More than 200 professional medical association co-signed the letter asking for Congressional action before the end of the year.
The Medical Group Management Association sent a letter to Congress advocating for a 3.75% payment adjustment for all services to the Physician Fee Schedule for Medicare for 2022. The letter was co-signed by more than 200 professional medical organizations, including the American College of Physicians, American Academy of Family Physicians, and the American Medical Association.
MGMA says the 3.75% adjustment for 2022 is necessary to provide stability and avoid disruptions to Medicare, especially as the pandemic continues to impact care. Without the increase, MGMA argues that Medicare patients could lose timely access to essential health care services. A 3.75% adjustment was made for 2021, but it was only temporary, and will soon expire.
“Our organizations would welcome the opportunity to work with Congress to address long-term challenges associated with Medicare payment policy, especially the budget neutrality provision in the MPFS that has precipitated these steep cuts,” the letter reads.
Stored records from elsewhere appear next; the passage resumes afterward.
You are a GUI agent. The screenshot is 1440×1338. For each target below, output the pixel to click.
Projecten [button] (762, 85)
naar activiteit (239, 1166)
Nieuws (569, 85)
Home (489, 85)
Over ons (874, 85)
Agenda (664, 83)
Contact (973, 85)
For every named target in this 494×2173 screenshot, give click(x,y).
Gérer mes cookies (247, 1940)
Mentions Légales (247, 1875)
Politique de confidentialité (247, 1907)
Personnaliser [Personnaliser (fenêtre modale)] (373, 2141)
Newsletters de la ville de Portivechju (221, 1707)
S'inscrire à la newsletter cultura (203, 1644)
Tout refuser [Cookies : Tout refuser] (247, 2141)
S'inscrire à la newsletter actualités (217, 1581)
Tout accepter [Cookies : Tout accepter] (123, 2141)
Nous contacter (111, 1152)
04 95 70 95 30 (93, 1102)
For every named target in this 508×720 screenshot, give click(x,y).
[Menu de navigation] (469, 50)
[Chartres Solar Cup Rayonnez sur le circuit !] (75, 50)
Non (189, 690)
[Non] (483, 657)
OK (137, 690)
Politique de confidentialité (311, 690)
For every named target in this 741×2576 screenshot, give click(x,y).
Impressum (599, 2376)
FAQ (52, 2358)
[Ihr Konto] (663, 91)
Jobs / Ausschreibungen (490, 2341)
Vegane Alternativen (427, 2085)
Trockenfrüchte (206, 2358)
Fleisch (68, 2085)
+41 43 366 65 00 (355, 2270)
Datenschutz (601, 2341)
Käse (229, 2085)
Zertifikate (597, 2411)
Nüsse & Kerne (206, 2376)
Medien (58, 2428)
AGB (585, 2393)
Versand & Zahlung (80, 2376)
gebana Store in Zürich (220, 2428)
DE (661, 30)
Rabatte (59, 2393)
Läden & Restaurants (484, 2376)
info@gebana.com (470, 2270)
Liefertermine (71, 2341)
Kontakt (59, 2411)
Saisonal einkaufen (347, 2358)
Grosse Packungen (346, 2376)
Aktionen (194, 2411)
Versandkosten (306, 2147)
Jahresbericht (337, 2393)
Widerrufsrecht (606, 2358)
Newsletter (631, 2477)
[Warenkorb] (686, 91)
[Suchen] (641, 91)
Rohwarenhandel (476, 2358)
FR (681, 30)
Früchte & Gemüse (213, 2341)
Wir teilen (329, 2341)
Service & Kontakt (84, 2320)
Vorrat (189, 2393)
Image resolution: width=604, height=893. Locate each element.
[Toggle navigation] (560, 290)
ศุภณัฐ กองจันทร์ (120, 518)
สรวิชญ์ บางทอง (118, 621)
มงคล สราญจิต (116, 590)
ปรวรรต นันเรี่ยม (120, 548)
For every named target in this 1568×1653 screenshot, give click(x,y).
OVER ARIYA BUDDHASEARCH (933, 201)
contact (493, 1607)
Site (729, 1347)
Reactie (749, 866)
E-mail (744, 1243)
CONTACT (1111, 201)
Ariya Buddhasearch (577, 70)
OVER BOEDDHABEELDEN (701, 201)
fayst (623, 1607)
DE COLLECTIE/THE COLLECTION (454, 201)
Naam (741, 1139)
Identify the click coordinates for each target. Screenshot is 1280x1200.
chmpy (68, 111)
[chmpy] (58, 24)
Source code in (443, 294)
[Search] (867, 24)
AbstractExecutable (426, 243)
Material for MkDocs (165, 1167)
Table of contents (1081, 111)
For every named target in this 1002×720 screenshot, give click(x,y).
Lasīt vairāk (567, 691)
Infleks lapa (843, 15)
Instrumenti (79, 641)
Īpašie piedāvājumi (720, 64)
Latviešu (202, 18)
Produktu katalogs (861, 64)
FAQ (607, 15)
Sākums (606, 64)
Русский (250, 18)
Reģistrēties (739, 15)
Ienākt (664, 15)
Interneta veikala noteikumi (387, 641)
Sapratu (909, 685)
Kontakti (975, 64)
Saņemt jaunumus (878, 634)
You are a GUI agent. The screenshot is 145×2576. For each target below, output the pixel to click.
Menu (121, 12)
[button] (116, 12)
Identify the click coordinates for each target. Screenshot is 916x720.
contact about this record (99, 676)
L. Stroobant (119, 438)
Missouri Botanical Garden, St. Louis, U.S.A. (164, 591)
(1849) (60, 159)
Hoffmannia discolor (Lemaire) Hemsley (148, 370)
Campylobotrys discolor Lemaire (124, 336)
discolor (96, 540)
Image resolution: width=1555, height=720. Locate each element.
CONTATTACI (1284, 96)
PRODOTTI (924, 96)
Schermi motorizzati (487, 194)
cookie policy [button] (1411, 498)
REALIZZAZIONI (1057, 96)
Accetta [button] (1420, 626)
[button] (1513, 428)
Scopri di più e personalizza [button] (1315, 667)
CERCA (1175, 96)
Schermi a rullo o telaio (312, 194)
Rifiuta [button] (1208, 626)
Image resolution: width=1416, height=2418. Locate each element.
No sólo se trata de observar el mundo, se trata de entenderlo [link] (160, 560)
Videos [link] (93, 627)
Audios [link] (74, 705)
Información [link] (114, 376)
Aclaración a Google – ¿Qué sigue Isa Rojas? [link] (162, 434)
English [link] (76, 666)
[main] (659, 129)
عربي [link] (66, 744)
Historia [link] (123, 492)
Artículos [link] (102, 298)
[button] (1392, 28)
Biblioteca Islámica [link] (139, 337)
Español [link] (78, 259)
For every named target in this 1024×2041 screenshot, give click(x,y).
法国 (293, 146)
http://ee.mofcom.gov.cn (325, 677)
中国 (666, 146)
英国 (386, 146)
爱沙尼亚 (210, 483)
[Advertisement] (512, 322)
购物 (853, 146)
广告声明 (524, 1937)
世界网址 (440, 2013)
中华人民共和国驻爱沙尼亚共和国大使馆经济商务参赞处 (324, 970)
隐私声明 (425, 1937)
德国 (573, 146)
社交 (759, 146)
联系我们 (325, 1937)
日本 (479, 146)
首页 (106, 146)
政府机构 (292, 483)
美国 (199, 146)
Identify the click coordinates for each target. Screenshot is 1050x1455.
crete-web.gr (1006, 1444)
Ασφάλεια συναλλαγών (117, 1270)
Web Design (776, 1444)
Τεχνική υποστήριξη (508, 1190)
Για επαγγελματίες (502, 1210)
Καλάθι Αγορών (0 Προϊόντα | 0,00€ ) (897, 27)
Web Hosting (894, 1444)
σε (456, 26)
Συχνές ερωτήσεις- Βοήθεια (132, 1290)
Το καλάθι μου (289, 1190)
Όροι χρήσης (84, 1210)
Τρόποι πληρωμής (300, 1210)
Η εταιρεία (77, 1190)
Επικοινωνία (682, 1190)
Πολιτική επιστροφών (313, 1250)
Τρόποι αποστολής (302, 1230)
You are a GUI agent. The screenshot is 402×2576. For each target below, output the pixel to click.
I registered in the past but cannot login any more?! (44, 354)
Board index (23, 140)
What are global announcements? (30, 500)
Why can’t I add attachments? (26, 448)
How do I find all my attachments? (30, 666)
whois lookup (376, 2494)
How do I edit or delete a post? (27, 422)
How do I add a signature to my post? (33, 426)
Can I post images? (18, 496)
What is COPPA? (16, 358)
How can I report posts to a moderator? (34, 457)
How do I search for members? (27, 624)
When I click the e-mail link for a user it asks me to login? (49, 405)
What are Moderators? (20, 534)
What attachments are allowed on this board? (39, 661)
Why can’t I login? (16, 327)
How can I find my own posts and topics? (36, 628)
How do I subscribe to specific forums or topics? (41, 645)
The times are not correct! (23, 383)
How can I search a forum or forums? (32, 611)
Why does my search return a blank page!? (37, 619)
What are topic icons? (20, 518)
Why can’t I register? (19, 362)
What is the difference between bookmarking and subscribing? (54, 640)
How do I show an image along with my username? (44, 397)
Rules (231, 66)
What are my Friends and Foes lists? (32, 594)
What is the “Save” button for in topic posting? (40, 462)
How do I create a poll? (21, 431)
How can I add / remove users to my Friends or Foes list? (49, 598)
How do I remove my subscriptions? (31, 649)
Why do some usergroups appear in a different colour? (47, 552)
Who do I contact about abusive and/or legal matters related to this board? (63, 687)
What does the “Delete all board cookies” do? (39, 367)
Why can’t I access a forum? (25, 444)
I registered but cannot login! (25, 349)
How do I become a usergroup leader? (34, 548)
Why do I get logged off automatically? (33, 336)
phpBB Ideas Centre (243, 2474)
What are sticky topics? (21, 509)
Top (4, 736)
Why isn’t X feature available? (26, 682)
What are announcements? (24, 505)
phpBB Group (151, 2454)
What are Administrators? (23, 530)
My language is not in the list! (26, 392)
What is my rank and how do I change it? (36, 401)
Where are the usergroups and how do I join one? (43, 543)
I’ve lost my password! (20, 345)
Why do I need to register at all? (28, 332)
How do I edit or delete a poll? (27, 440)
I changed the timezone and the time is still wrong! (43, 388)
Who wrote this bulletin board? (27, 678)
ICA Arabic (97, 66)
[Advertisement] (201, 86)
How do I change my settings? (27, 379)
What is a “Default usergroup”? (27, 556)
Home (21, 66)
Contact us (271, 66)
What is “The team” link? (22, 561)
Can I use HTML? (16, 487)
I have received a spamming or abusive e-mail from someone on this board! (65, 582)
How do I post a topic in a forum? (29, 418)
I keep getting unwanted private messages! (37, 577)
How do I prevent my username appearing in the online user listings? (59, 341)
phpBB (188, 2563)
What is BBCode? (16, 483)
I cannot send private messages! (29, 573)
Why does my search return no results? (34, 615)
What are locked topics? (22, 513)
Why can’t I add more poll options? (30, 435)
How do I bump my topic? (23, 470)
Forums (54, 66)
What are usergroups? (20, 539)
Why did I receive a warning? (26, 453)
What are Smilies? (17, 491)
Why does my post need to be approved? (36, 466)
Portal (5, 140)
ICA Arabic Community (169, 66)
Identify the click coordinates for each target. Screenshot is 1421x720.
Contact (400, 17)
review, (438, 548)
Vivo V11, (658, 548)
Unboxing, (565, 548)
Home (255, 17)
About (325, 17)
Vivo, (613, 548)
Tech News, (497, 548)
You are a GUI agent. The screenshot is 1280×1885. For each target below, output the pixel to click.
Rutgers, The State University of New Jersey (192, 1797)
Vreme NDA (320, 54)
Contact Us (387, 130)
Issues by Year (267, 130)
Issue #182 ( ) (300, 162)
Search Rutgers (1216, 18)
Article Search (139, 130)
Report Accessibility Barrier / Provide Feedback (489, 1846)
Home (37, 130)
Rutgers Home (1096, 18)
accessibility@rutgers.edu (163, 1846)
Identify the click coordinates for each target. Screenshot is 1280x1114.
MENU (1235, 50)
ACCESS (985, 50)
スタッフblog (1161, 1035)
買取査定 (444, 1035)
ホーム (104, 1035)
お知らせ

Further acknowledging this issue’s urgency and critical nature, nearly 250 bipartisan House members signed a “Dear Colleague” letter (finalized October 2021) — spearheaded by Reps. Ami Bera, MD (D-CA) and Larry Bucshon, MD (R-IN) — calling on Congress to take action to avert these and other automatic Medicare payment cuts before the end of the year.
After CMS indicated it will allow the 2021 payment adjustment to expire at the end of the year, Reps. Bera, MD, and Bucshon, MD, ultimately introduced H.R. 6020, bipartisan legislation to extend the 3.75% update to the conversion factor for an additional year.
The letter continues: “With the legislative calendar waning, we urge Congress to make a critical investment in the nation’s health care delivery system by embracing swift action to address the imminent cuts to Medicare payments by extending the 3.75% payment adjustment through at least CY 2022. Maintaining this level of funding will provide much-needed stability for physician and non-physician providers, as well as their patients, and provide an opportunity for renewed discussions regarding long-term systemic reforms in the New Year.”
"Throughout the ongoing pandemic during which physicians have risked their own health and grappled with significant financial instability, Congress is poised to allow a 10 percent Medicare cut to take effect,” Gerald E. Harmon, MD, president, American Medical Association, said in a a statement. “These cuts are unsustainable during normal times, and they are reckless during a public health emergency. The result of congressional inaction is that Medicare patients are certain to experience reduced access to care. There is plenty of blame to go around for this unnecessary situation.”